A reported 4,000 protesters came from around the country to participate in the fifth Hope Bus. However, the Busan Station, Yeongdo shipyard, and various other checkpoints soon became barricaded by police. Six buses from Seoul were detained as soon as they arrived at Busan Station, and six protesters were arrested in the process. At 10:50 PM, protesters re-organized and attempted a second march to the Yeongdo shipyard, but were immediately met with water cannons diluted with tear gas. In all, 59 protesters were detained that night, with 56 remaining in police custody the next day.

==== Resolution ====
On 11 November 2011, labor and management reached an agreement, allowing Kim Jin-sook to end her 309-day occupation of crane No. 85. A sixth and final Hope Bus was held at 5:30pm on 19 June at Cheonghak Waterside Park in Busan, with 200 supporters, including 60 former Hanjin Heavy Industries employees, present.

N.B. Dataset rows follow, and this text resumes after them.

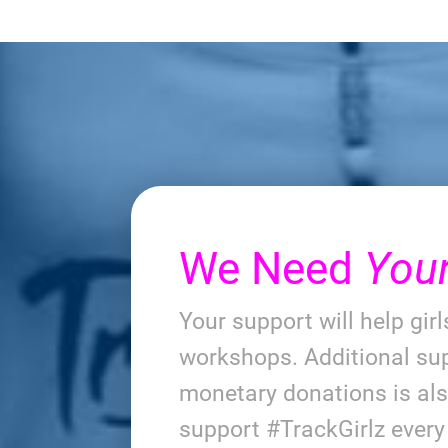
We Need
You
Your support will help gir
workshops. Additional sup
monetary donations is al
support #TrackGirlz ever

The purpose of the final Hope Bus was merely to thank the supporters, and thus did not attract police intervention.

=== Philippines ===
Protests were also leveled at the Subic Bay manufacturing facilities of Hanjin Heavy Industries, organized by members of local Filipino labor and Catholic groups on 20 March and 29 March 2011. The protests were organized due to reports of 31 deaths due to industrial accidents since 2007, as well as a labor group claiming 11 cases of illegal work, 63 cases of illegal layoffs, and 23 cases of job suspension.

On 3 July 2011, a Filipino Hope Bus was organized. The Filipino Hope Bus piggybacked on the previous energy of the unrelated 20 March and 29 March demonstrations, while drawing inspiration from the first Hope Bus demonstration on 11 June.

== Legacy ==
Starting from 1 February 2013, it took 22 days of negotiations to arrange a 15.8 billion won settlement between Hanjin Heavy Industries management and the labor union due to the death of a laborer. As of 1 December 2013, five Hanjin Heavy Industries workers had separately committed suicide since the resolution of the 2010-11 labor dispute.